= WORK REQUEST =
From the data, return each line holding the word "informasjon".

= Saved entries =
++++++++++

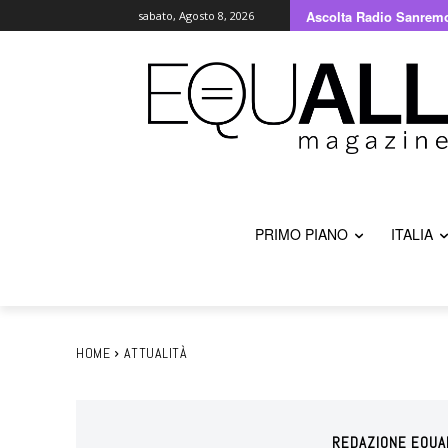
Ascolta Radio Sanrem
sabato, Agosto 8, 2026
PRIMO PIANO
ITALIA
HOME
ATTUALITÀ
REDAZIONE EQUA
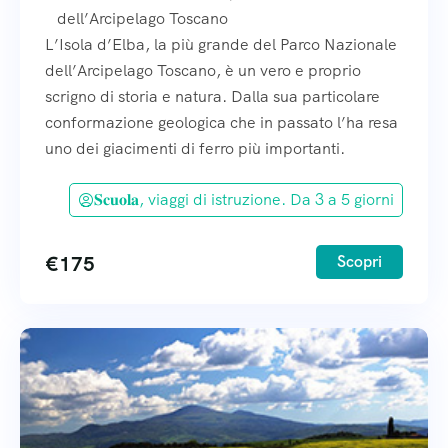
dell’Arcipelago Toscano
L’Isola d’Elba, la più grande del Parco Nazionale
dell’Arcipelago Toscano, è un vero e proprio
scrigno di storia e natura. Dalla sua particolare
conformazione geologica che in passato l’ha resa
uno dei giacimenti di ferro più importanti.
𝐒𝐜𝐮𝐨𝐥𝐚, viaggi di istruzione. Da 3 a 5 giorni
€
175
Scopri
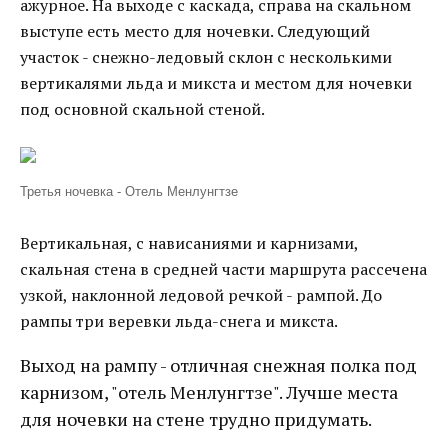
ажурное. На выходе с каскада, справа на скальном
выступе есть место для ночевки. Следующий
участок - снежно-ледовый склон с несколькими
вертикалями льда и микста и местом для ночевки
под основной скальной стеной.
Третья ночевка - Отель Менлунгтзе
Вертикальная, с нависаниями и карнизами,
скальная стена в средней части маршрута рассечена
узкой, наклонной ледовой речкой - рампой. До
рампы три веревки льда-снега и микста.
Выход на рампу - отличная снежная полка под
карнизом, "отель Менлунгтзе". Лучше места
для ночевки на стене трудно придумать.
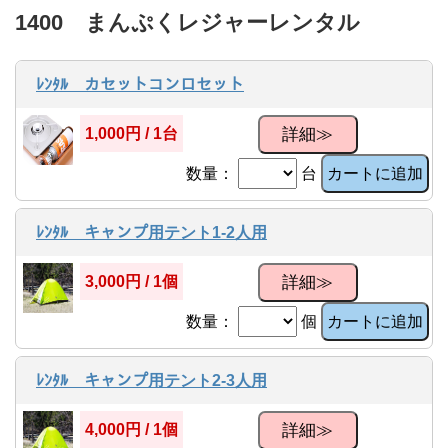
1400 まんぷくレジャーレンタル
ﾚﾝﾀﾙ カセットコンロセット
詳細≫
1,000円 / 1台
数量：
台
カートに追加
ﾚﾝﾀﾙ キャンプ用テント1-2人用
詳細≫
3,000円 / 1個
数量：
個
カートに追加
ﾚﾝﾀﾙ キャンプ用テント2-3人用
詳細≫
4,000円 / 1個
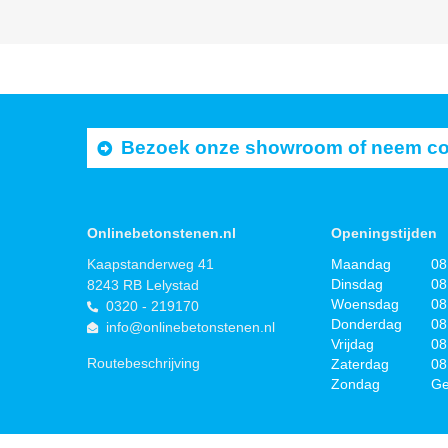
Bezoek onze showroom of neem cont
Onlinebetonstenen.nl
Openingstijden
Kaapstanderweg 41
Maandag
08
Dinsdag
08
8243 RB Lelystad
Woensdag
08
0320 - 219170
Donderdag
08
info@onlinebetonstenen.nl
Vrijdag
08
Routebeschrijving
Zaterdag
08
Zondag
Ge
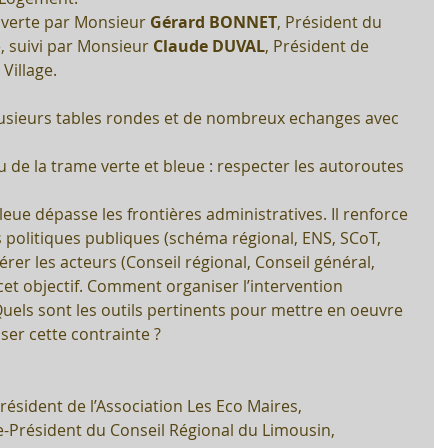
uverte par Monsieur 
Gérard BONNET
, Président du 
, suivi par Monsieur 
Claude DUVAL
, Président de 
Village.
lusieurs tables rondes et de nombreux echanges avec 
u de la trame verte et bleue : respecter les autoroutes 
leue dépasse les frontières administratives. Il renforce 
s politiques publiques (schéma régional, ENS, SCoT, 
rer les acteurs (Conseil régional, Conseil général, 
t objectif. Comment organiser l’intervention 
 Quels sont les outils pertinents pour mettre en oeuvre 
ser cette contrainte ?
ésident de l’Association Les Eco Maires,  
-Président du Conseil Régional du Limousin,  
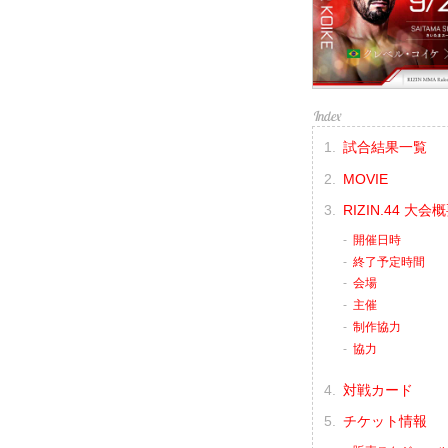
試合結果一覧
MOVIE
RIZIN.44 大会
開催日時
終了予定時間
会場
主催
制作協力
協力
対戦カード
チケット情報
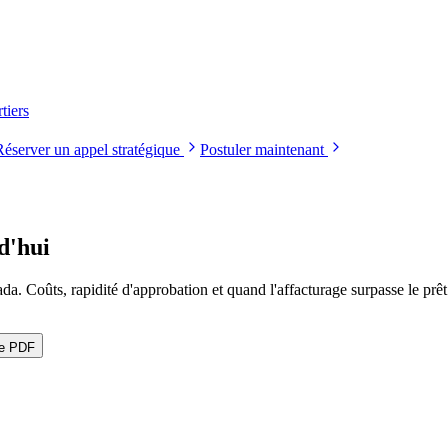
tiers
Réserver un appel stratégique
Postuler maintenant
d'hui
. Coûts, rapidité d'approbation et quand l'affacturage surpasse le prêt
le PDF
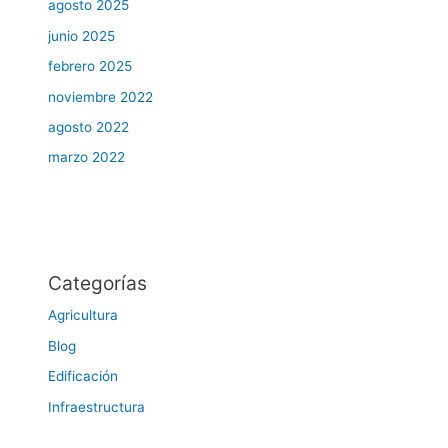
agosto 2025
junio 2025
febrero 2025
noviembre 2022
agosto 2022
marzo 2022
Categorías
Agricultura
Blog
Edificación
Infraestructura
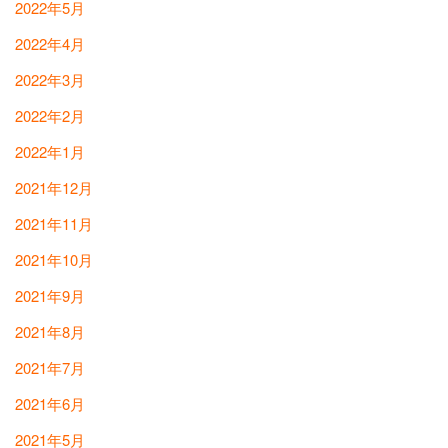
2022年5月
2022年4月
2022年3月
2022年2月
2022年1月
2021年12月
2021年11月
2021年10月
2021年9月
2021年8月
2021年7月
2021年6月
2021年5月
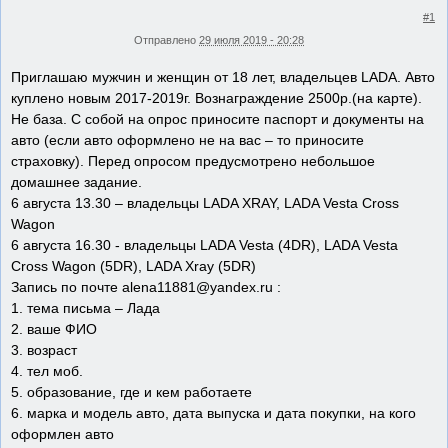
#1
Отправлено
29 июля 2019 - 20:28
Приглашаю мужчин и женщин от 18 лет, владельцев LADA. Авто
куплено новым 2017-2019г. Вознаграждение 2500р.(на карте).
Не база. С собой на опрос приносите паспорт и документы на
авто (если авто оформлено не на вас – то приносите
страховку). Перед опросом предусмотрено небольшое
домашнее задание.
6 августа 13.30 – владельцы LADA XRAY, LADA Vesta Cross
Wagon
6 августа 16.30 - владельцы LADA Vesta (4DR), LADA Vesta
Cross Wagon (5DR), LADA Xray (5DR)
Запись по почте alena11881@yandex.ru :
1. тема письма – Лада
2. ваше ФИО
3. возраст
4. тел моб.
5. образование, где и кем работаете
6. марка и модель авто, дата выпуска и дата покупки, на кого
оформлен авто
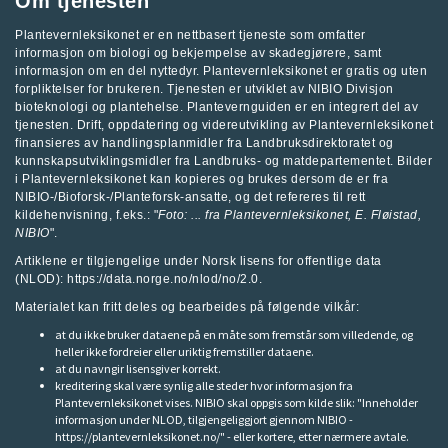
Om tjenesten
Plantevernleksikonet er en nettbasert tjeneste som omfatter
informasjon om biologi og bekjempelse av skadegjørere, samt
informasjon om en del nyttedyr. Plantevernleksikonet er gratis og uten
forpliktelser for brukeren. Tjenesten er utviklet av
NIBIO Divisjon
bioteknologi og plantehelse
.
Plantevernguiden
er en integrert del av
tjenesten. Drift, oppdatering og videreutvikling av Plantevernleksikonet
finansieres av handlingsplanmidler fra
Landbruksdirektoratet
og
kunnskapsutviklingsmidler fra
Landbruks- og matdepartementet
.
Bilder
i Plantevernleksikonet kan kopieres og brukes dersom de er fra
NIBIO-/Bioforsk-/Planteforsk-ansatte, og det refereres til rett
kildehenvisning, f.eks.: "
Foto: ... fra
Plantevernleksikonet
, E. Fløistad,
NIBIO
".
Artiklene er tilgjengelige under Norsk lisens for offentlige data
(NLOD): https://data.norge.no/nlod/no/2.0.
Materialet kan fritt deles og bearbeides på følgende vilkår:
at du ikke bruker dataene på en måte som fremstår som villedende, og
heller ikke fordreier eller uriktig fremstiller dataene.
at du navngir lisensgiver korrekt.
kreditering skal være synlig alle steder hvor informasjon fra
Plantevernleksikonet vises. NIBIO skal oppgis som kilde slik: "Inneholder
informasjon under NLOD, tilgjengeliggjort gjennom NIBIO -
https://plantevernleksikonet.no/" - eller kortere, etter nærmere avtale.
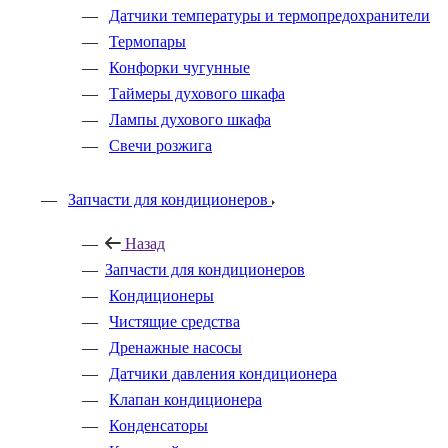
Датчики температуры и термопредохранители
Термопары
Конфорки чугунные
Таймеры духового шкафа
Лампы духового шкафа
Свечи розжига
Запчасти для кондиционеров
Назад
Запчасти для кондиционеров
Кондиционеры
Чистящие средства
Дренажные насосы
Датчики давления кондиционера
Клапан кондиционера
Конденсаторы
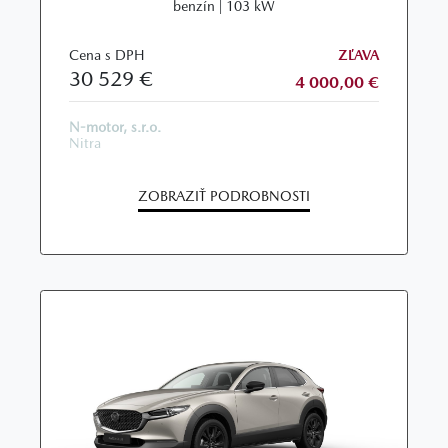
benzín | 103 kW
Cena s DPH
ZĽAVA
30 529 €
4 000,00 €
N-motor, s.r.o.
Nitra
ZOBRAZIŤ PODROBNOSTI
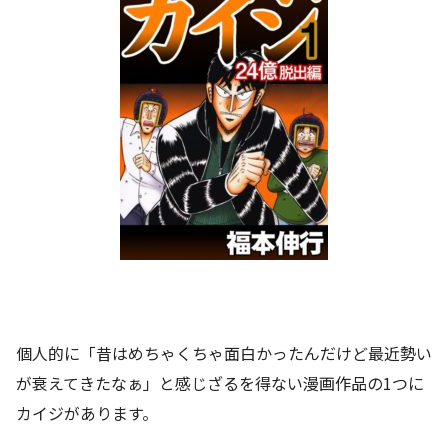
個人的に「昔はめちゃくちゃ面白かったんだけど最近勢い
が衰えてきたなぁ」と感じざるを得ない漫画作品の1つに
カイジがあります。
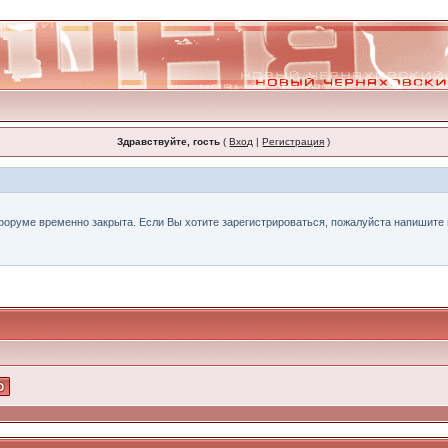
Здравствуйте, гость
(
Вход
|
Регистрация
)
форуме временно закрыта. Если Вы хотите зарегистрироваться, пожалуйста напишите н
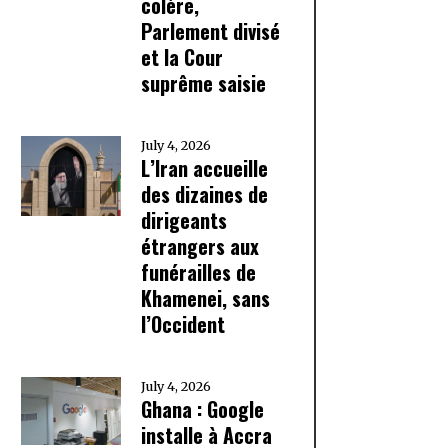
colère,
Parlement divisé
et la Cour
suprême saisie
July 4, 2026
L’Iran accueille
des dizaines de
dirigeants
étrangers aux
funérailles de
Khamenei, sans
l’Occident
July 4, 2026
Ghana : Google
installe à Accra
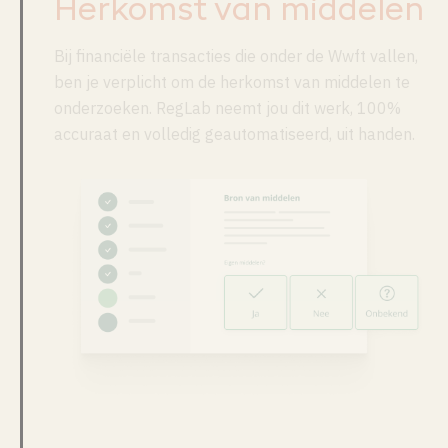
Herkomst van middelen
Bij financiële transacties die onder de Wwft vallen,
ben je verplicht om de herkomst van middelen te
onderzoeken. RegLab neemt jou dit werk, 100%
accuraat en volledig geautomatiseerd, uit handen.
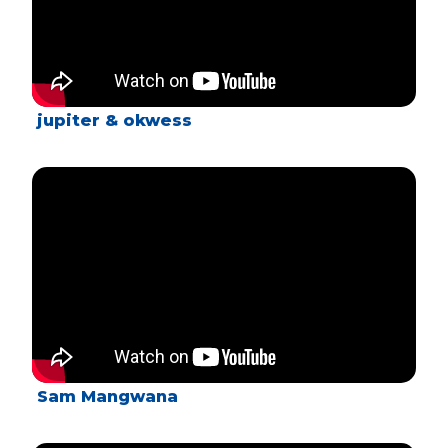
jupiter & okwess
Sam Mangwana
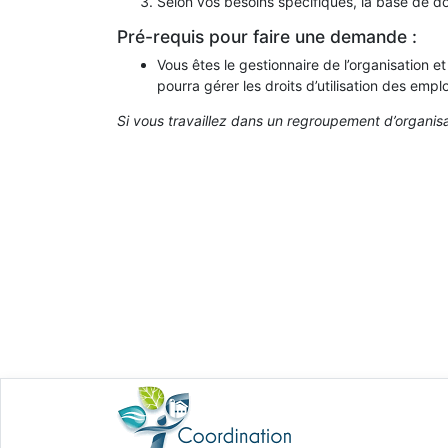
Selon vos besoins spécifiques, la base de don
Pré-requis pour faire une demande :
Vous êtes le gestionnaire de l’organisation et
pourra gérer les droits d’utilisation des empl
Si vous travaillez dans un regroupement d’organis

++++++++++

= RESPONSE BELOW =
informasjon om biologi og bekjempelse av skadegjørere, samt
informasjon om en del nyttedyr. Plantevernleksikonet er gratis og uten
kreditering skal være synlig alle steder hvor informasjon fra
informasjon under NLOD, tilgjengeliggjort gjennom NIBIO -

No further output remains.